_Aim of the exercise:_ Please repeat word for word the line containing "Organization" and every following line up to and including the last one below, pictures excluded.

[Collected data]
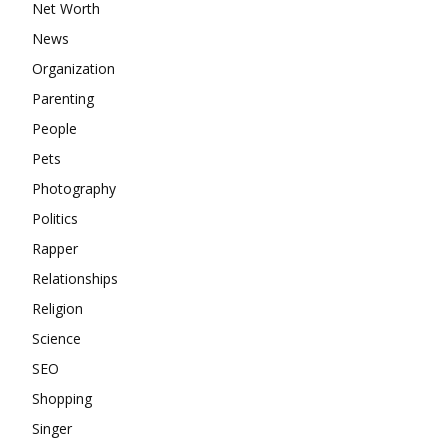
Net Worth
News
Organization
Parenting
People
Pets
Photography
Politics
Rapper
Relationships
Religion
Science
SEO
Shopping
Singer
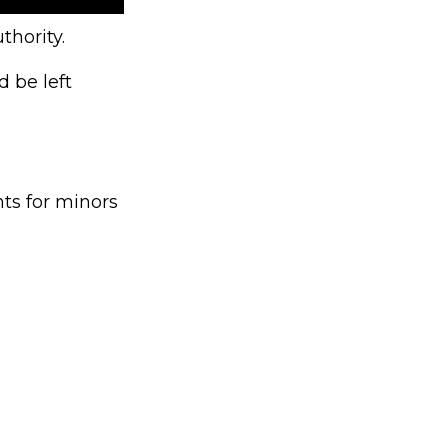
thority.
 be left
ts for minors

_Output for this exercise:_
Organization
Parenting
People
Pets
Photography
Politics
Rapper
Relationships
Religion
Science
SEO
Shopping
Singer
thority.
 be left
ts for minors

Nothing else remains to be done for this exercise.